Go through the entries below and say how many lines hold the word "Bell". Nothing else is needed.

◆ ◆ ◆

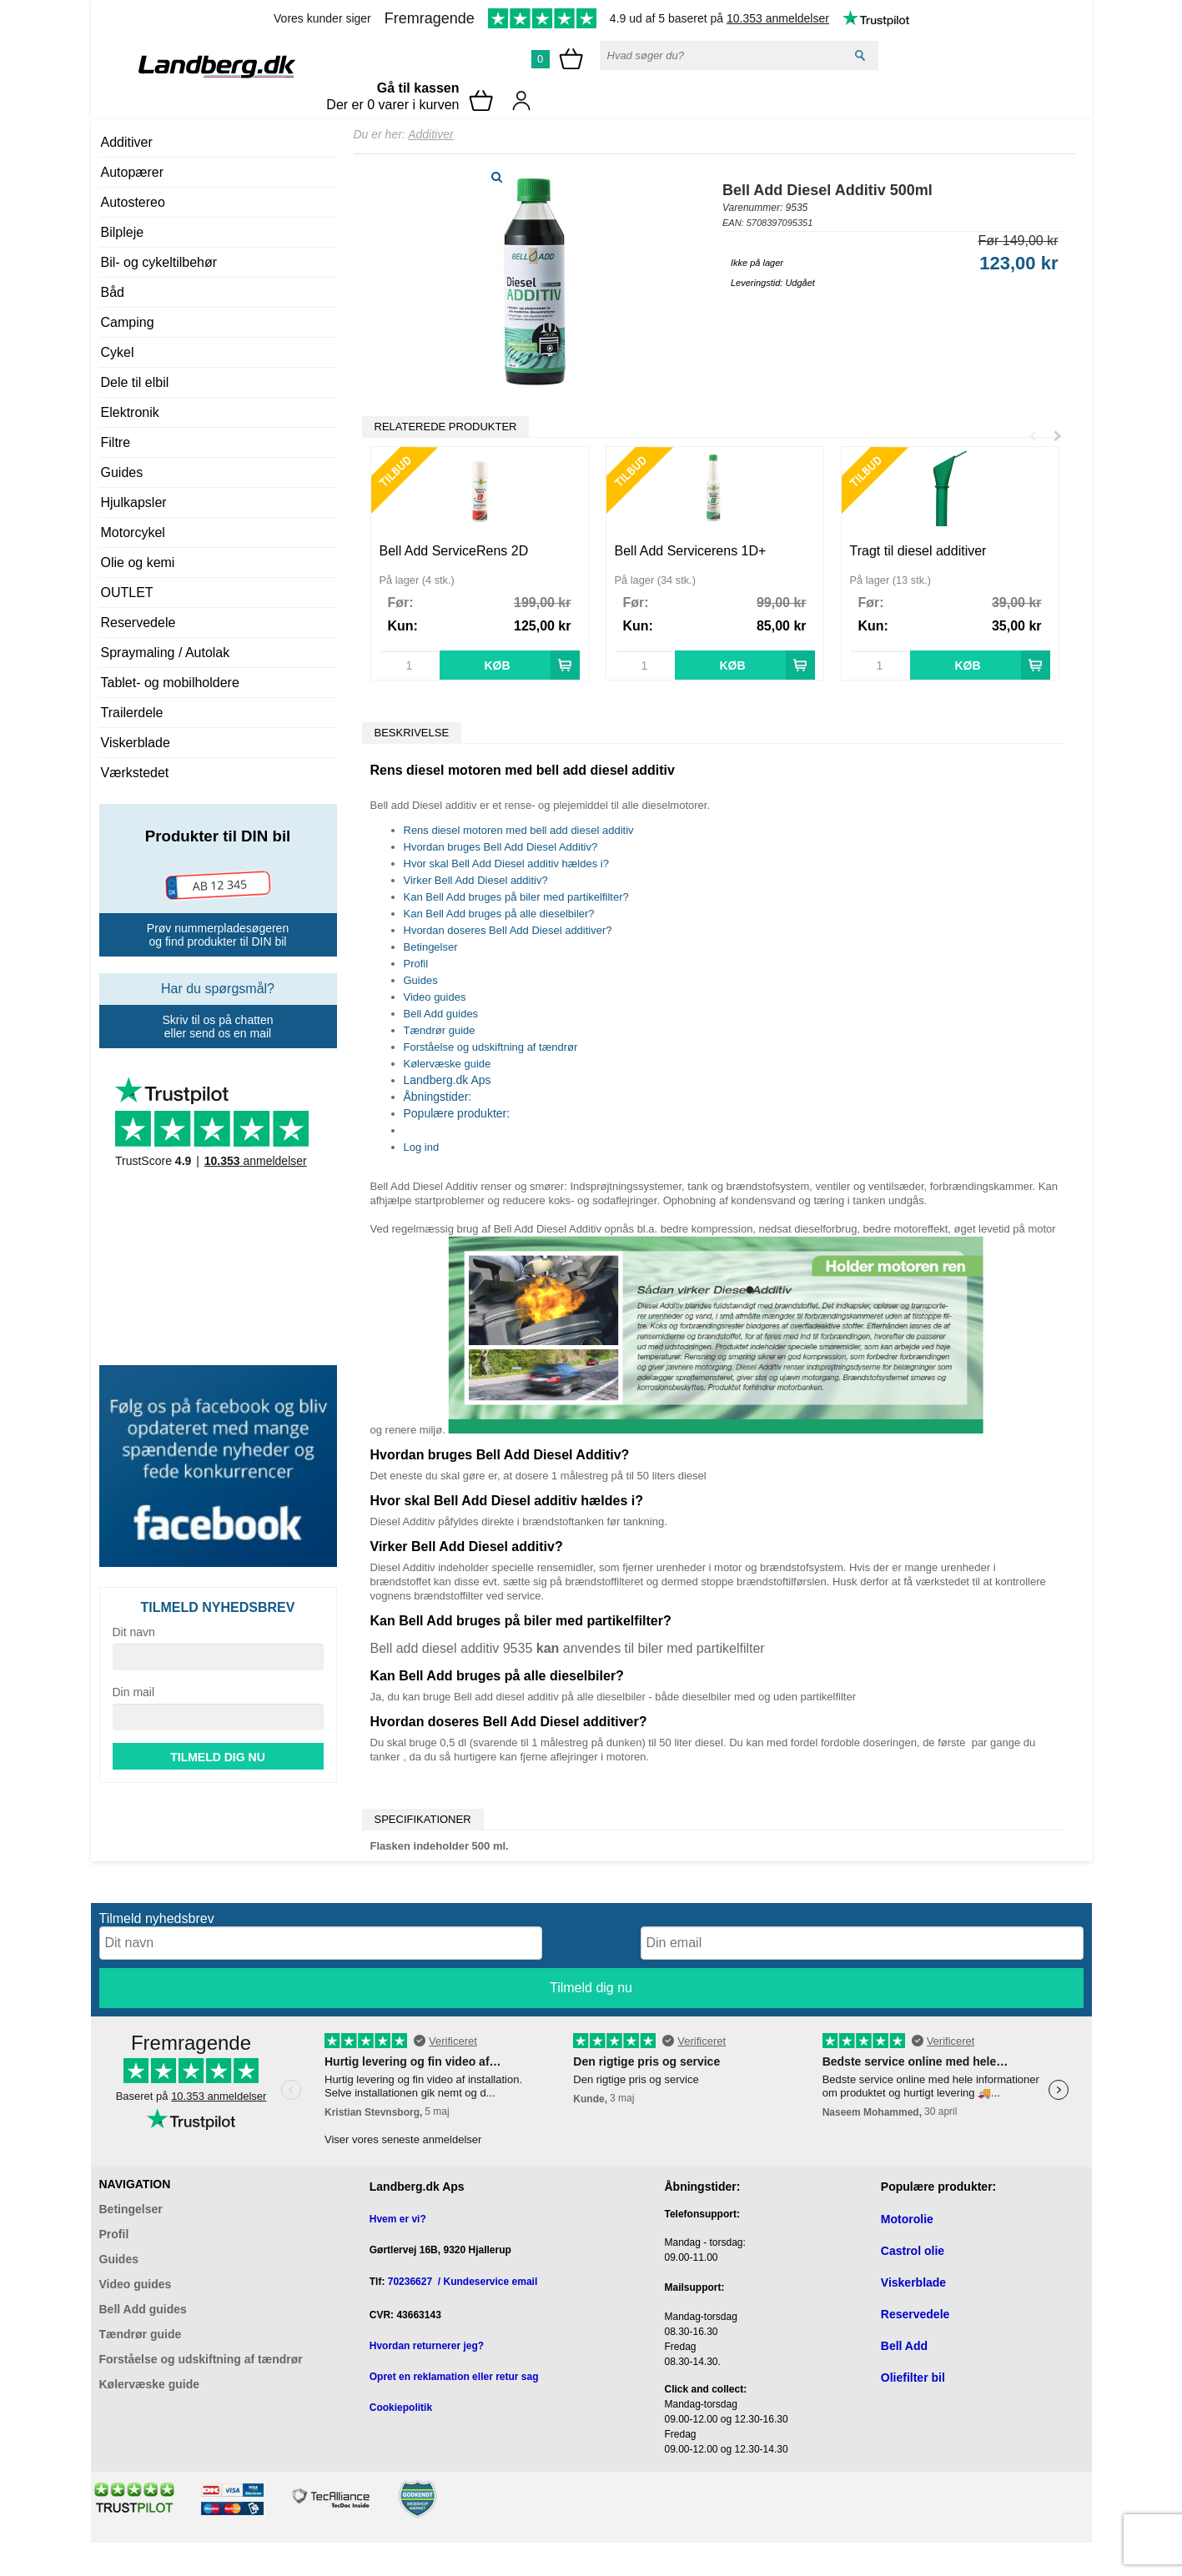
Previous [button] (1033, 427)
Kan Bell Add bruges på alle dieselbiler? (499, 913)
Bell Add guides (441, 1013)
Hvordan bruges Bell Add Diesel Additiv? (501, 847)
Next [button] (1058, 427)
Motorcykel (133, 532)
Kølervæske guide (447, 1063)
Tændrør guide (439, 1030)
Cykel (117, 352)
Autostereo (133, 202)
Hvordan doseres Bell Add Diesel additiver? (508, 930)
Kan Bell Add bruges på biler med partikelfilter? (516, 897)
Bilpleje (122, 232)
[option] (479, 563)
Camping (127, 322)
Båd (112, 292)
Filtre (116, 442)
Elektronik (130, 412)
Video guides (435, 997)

◆ ◆ ◆

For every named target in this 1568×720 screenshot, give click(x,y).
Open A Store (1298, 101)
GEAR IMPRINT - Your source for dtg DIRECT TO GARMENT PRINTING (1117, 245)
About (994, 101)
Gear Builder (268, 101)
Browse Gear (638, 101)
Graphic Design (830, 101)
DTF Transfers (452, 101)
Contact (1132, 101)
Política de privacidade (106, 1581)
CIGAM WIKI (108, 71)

◆ ◆ ◆

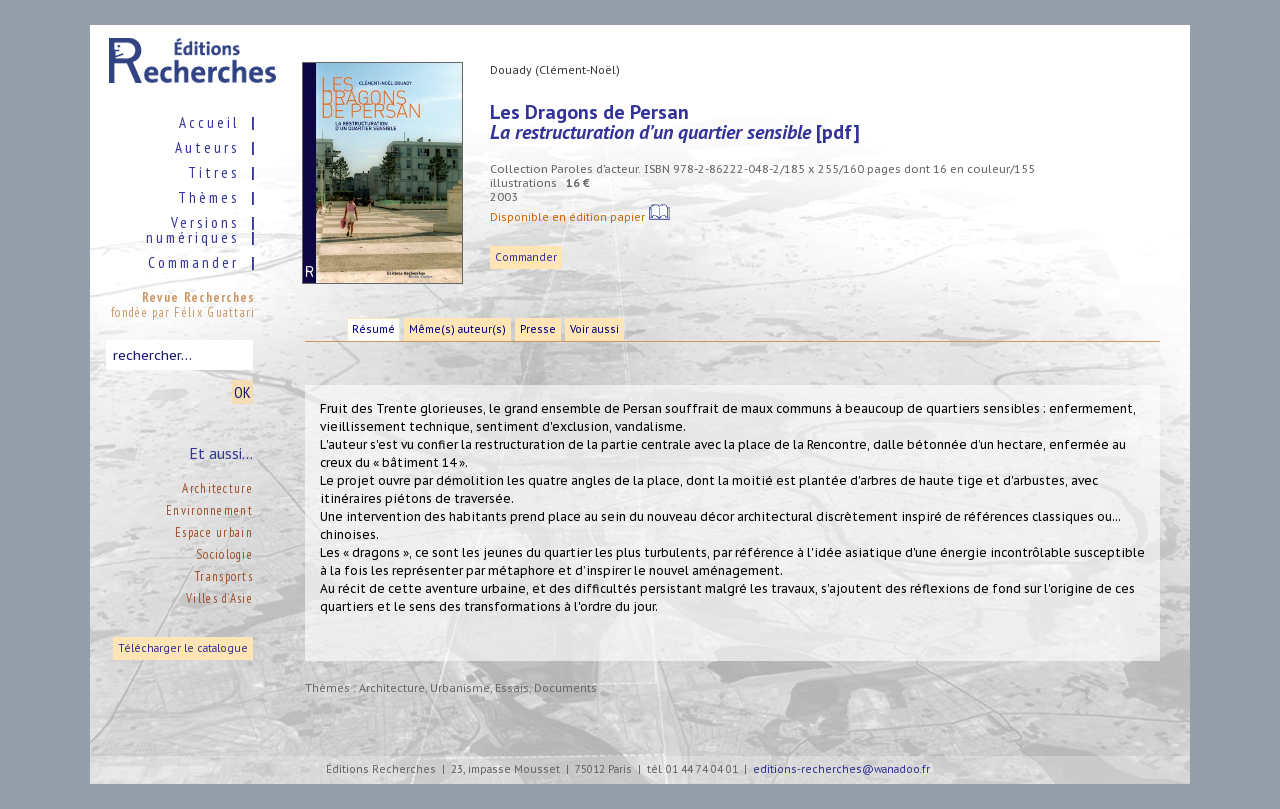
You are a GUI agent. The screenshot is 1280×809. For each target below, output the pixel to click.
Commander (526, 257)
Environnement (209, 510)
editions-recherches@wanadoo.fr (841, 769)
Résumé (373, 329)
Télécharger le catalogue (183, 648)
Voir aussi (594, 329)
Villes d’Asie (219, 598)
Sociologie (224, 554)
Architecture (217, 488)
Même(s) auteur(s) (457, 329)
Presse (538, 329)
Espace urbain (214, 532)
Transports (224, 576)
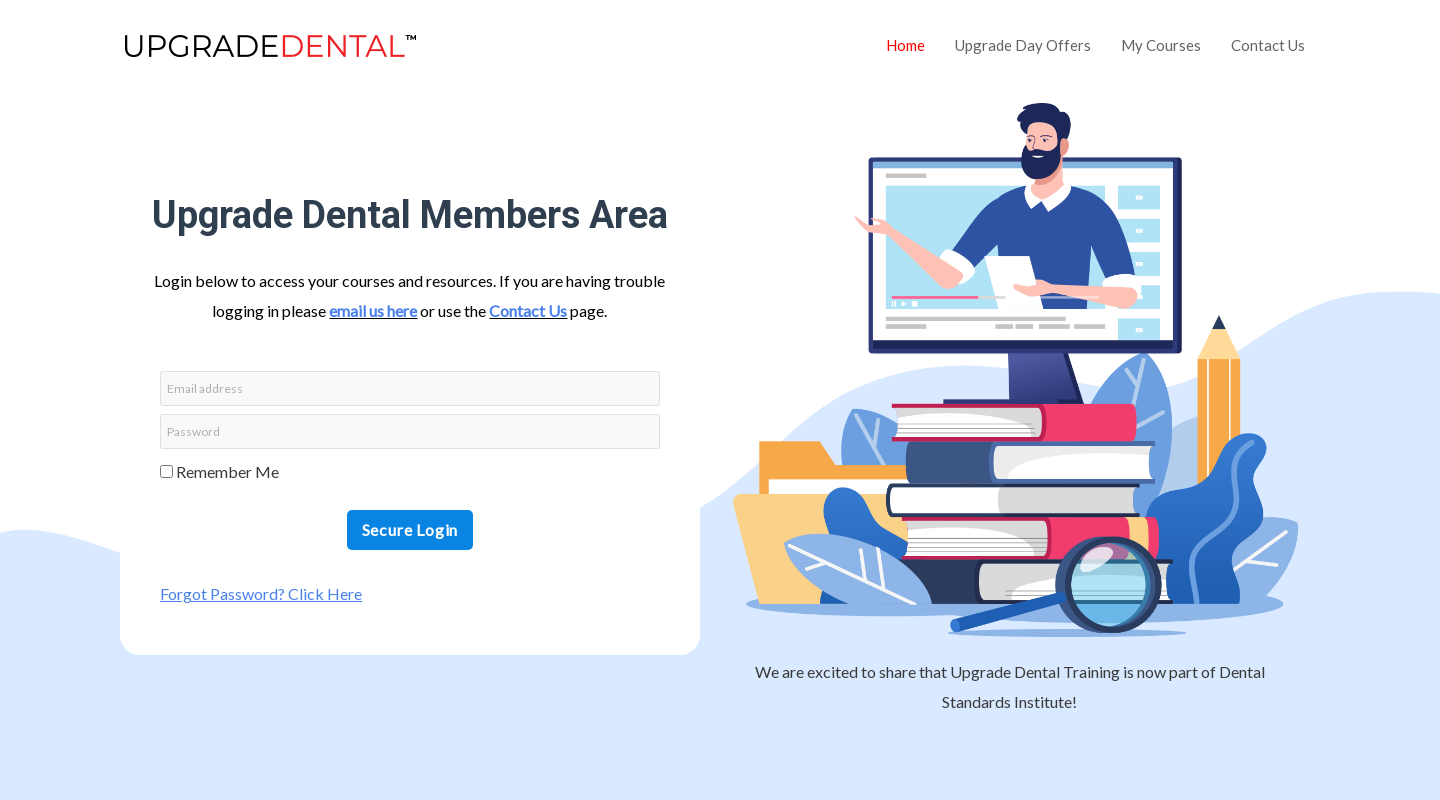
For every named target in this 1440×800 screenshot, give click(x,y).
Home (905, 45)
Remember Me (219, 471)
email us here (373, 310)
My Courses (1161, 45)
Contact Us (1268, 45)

◆ ◆ ◆

§ **Output of the task**: 5